Os Correios informaram nesta segunda-feira, 1º de junho, um resultado líquido negativo de R$ 3,158 bilhões nos três primeiros meses de 2026, conforme balanço publicado. O prejuízo representa alta de 83,02% em relação ao observado no mesmo período do ano anterior, quando houve um déficit de R$ 1,725 bilhão. As despesas gerais e administrativas, bem como as despesas financeiras, foram os fatores que impulsionaram o saldo negativo no primeiro trimestre.

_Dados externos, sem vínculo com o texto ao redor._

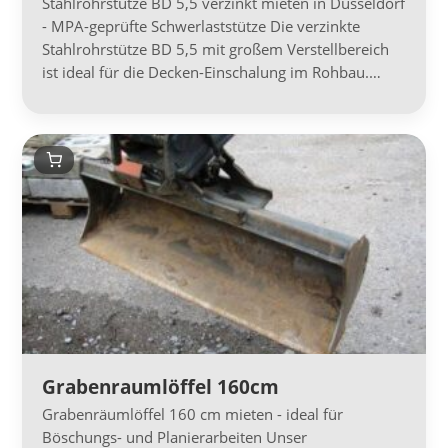
Stahlrohrstütze BD 5,5 verzinkt mieten in Düsseldorf
- MPA-geprüfte Schwerlaststütze Die verzinkte
Stahlrohrstütze BD 5,5 mit großem Verstellbereich
ist ideal für die Decken-Einschalung im Rohbau.…
Grabenraumlöffel 160cm
Grabenräumlöffel 160 cm mieten - ideal für
Böschungs- und Planierarbeiten Unser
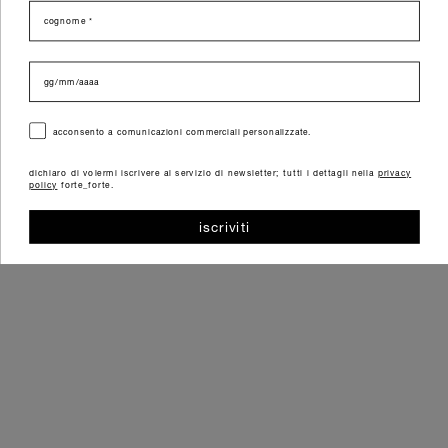
cognome
data di nascita
consenso
acconsento a comunicazioni commerciali personalizzate.
dichiaro di volermi iscrivere al servizio di newsletter; tutti i dettagli nella
privacy
policy
forte_forte.
iscriviti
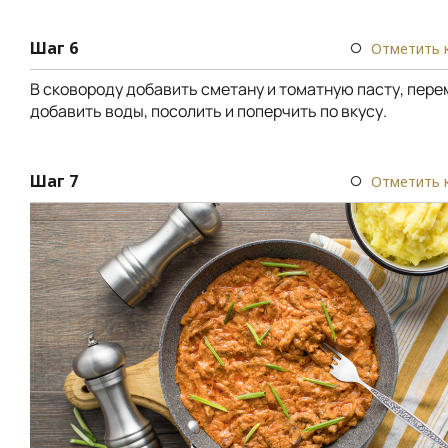
Шаг 6
Отметить 
В сковороду добавить сметану и томатную пасту, пере
добавить воды, посолить и поперчить по вкусу.
Шаг 7
Отметить 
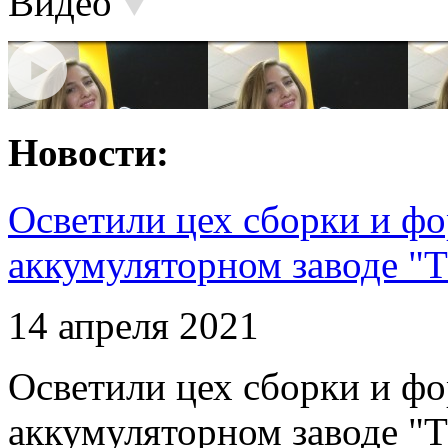
Видео
Новости:
Осветили цех сборки и фо
аккумуляторном заводе "Т
14 апреля 2021
Осветили цех сборки и фо
аккумуляторном заводе "Т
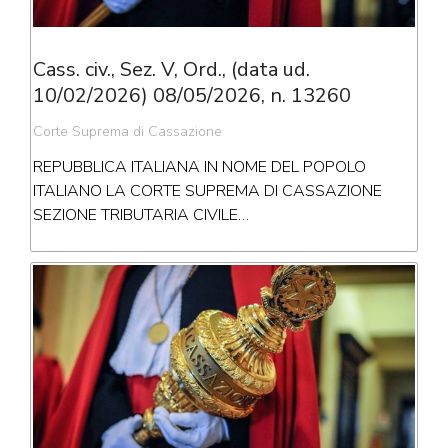
Cass. civ., Sez. V, Ord., (data ud.
10/02/2026) 08/05/2026, n. 13260
Corte Suprema di Cassazione
REPUBBLICA ITALIANA IN NOME DEL POPOLO
ITALIANO LA CORTE SUPREMA DI CASSAZIONE
SEZIONE TRIBUTARIA CIVILE…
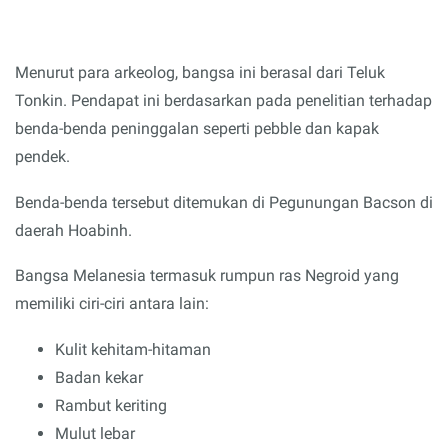
Menurut para arkeolog, bangsa ini berasal dari Teluk
Tonkin. Pendapat ini berdasarkan pada penelitian terhadap
benda-benda peninggalan seperti pebble dan kapak
pendek.
Benda-benda tersebut ditemukan di Pegunungan Bacson di
daerah Hoabinh.
Bangsa Melanesia termasuk rumpun ras Negroid yang
memiliki ciri-ciri antara lain:
Kulit kehitam-hitaman
Badan kekar
Rambut keriting
Mulut lebar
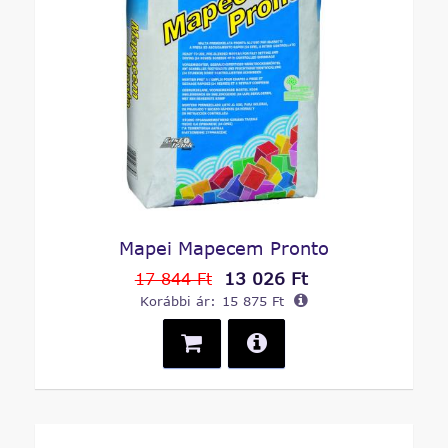
Mapei Mapecem Pronto
13 026 Ft
17 844 Ft
Korábbi ár:
15 875 Ft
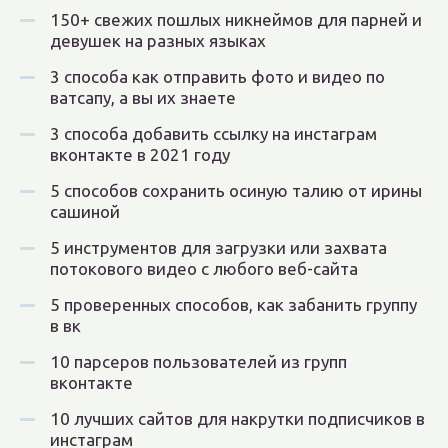
150+ свежих пошлых никнеймов для парней и
девушек на разных языках
3 способа как отправить фото и видео по
ватсапу, а вы их знаете
3 способа добавить ссылку на инстаграм
вконтакте в 2021 году
5 способов сохранить осиную талию от ирины
сашиной
5 инструментов для загрузки или захвата
потокового видео с любого веб-сайта
5 проверенных способов, как забанить группу
в вк
10 парсеров пользователей из групп
вконтакте
10 лучших сайтов для накрутки подписчиков в
инстаграм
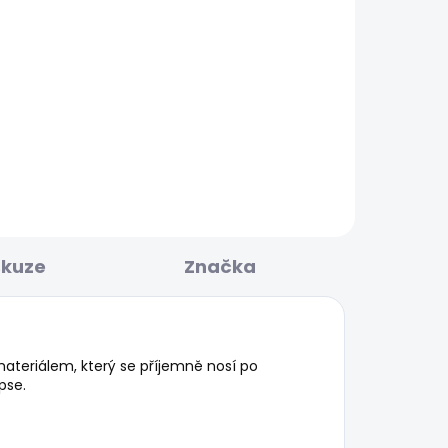
BESTSELLER
KLADEM
SKLADEM
Y
Dámské džíny SLIM
JEANS LW VENUS
WORKWEAR
1 950 Kč
skuze
Značka
teriálem, který se příjemně nosí po
pse.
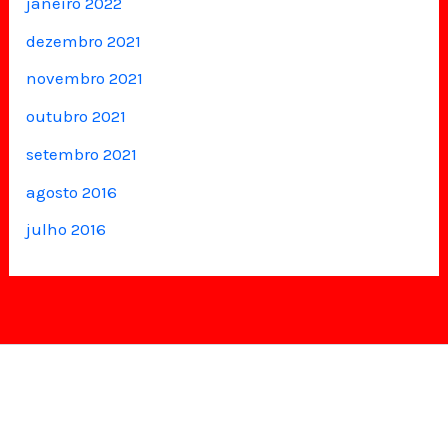
janeiro 2022
dezembro 2021
novembro 2021
outubro 2021
setembro 2021
agosto 2016
julho 2016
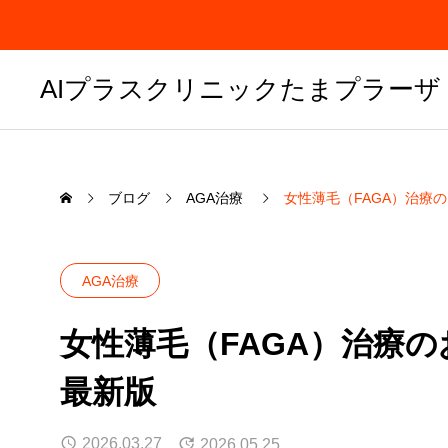
AIプラスクリニックたまプラーザ
ブログ
AGA治療
女性薄毛（FAGA）治療の
AGA治療
女性薄毛（FAGA）治療の
最新版
2026.03.27
2026.05.25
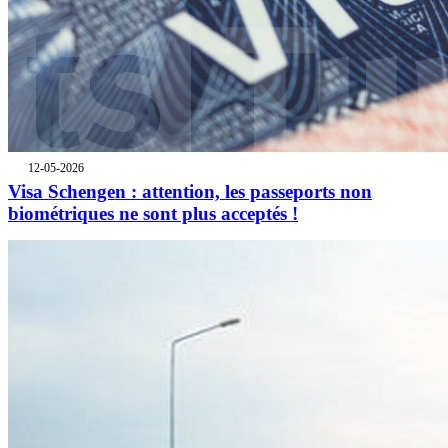
12-05-2026
Visa Schengen : attention, les passeports non
biométriques ne sont plus acceptés !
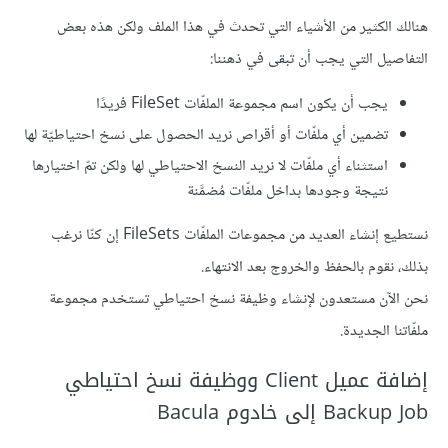
هنالك الكثير من الأشياء التي تحدث في هذا الملف ولكن هذه بعض
التفاصيل التي يجب أن تبقى في ذهننا:
يجب أن يكون اسم مجموعة الملفّات FileSet فريدًا
تضمين أي ملفّات أو أقراص نريد الحصول على نسخ احتياطيّة لها
استثناء أي ملفّات لا نريد النسخ الاحتياطي لها ولكن تمّ اختيارها
نتيجة وجودها بداخل ملفّات مُضمَّنة
نستطيع إنشاء العديد من مجموعات الملفّات FileSets إن كنّا نرغب
بذلك، نقوم بالحفظ والخروج بعد الانتهاء.
نحن الآن مستعدون لإنشاء وظيفة نسخ احتياطي تستخدم مجموعة
ملفّاتنا الجديدة.
إضافة عميل Client ووظيفة نسخ احتياطي
Backup Job إلى خادوم Bacula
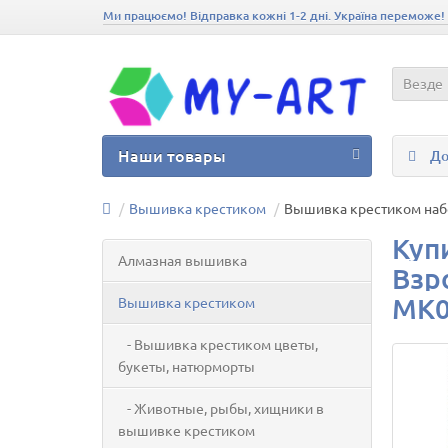
Ми працюємо! Відправка кожні 1-2 дні. Україна переможе!
Везде
Наши товары
До
Вышивка крестиком
Вышивка крестиком набо
Куп
Алмазная вышивка
Взр
MK0
Вышивка крестиком
- Вышивка крестиком цветы,
букеты, натюрморты
- Животные, рыбы, хищники в
вышивке крестиком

Foram gastos R$ 2,26 bilhões na conta que engloba, por exemplo, custo com pessoal e contratação de serviços advocatícios. Um fator de forte pressão foi o demonstrativo das contingências, já que a estatal está envolvida em processos judiciais de natureza trabalhista, cível e fiscal. O total do primeiro trimestre de 2025, referente às despesas gerais e administrativas, foi de R$ 1,22 bilhão.

Em outra frente, as despesas financeiras passaram de R$ 282,9 milhões para R$ 985 milhões, no mesmo período de comparação. Elas foram puxadas especialmente por encargos do financiamento da dívida interna (juros e IOF). Houve reconhecimento de juros e multas de tributos incidentes sobre impostos de importação no período de 2025 e no primeiro trimestre de 2026.

Para viabilizar a liquidez no curto prazo, os Correios anunciaram em novembro passado a operação de crédito com aporte de até R$ 20 bilhões. O Tesouro Nacional aprovou um empréstimo inferior, de até R$ 12 bilhões, aos Correios. Uma capitalização adicional de até R$ 8 bilhões segue em tratativa. Na semana passada, o Tribunal de Contas da União (TCU) decidiu dar ciência ao governo federal sobre a possível violação de dispositivos da Lei de Responsabilidade Fiscal (LRF) com a ausência de verificação "própria e independente" das premissas financeiras que embasaram o plano de reestruturação dos Correios. Também foi comunicado que houve insuficiência da análise sobre a capacidade de pagamento da estatal para fins de concessão de garantia da União e operação de crédito no valor de R$ 12 bilhões.

Segundo a Corte de Contas, esse segundo ponto "afronta" o dispositivo que trata da capacidade de pagamento de empresas estatais em operações de crédito, previsto no decreto de janeiro de 2024 (º 11.907/2024). O TCU também alertou o Poder Executivo Federal que há ampliação "da exposição" da União com a ausência de avaliação externa sobre as premissas de receitas, despesas e fluxos de caixa que fundamentam os planos de equilíbrio econômico-financeiro de estatais.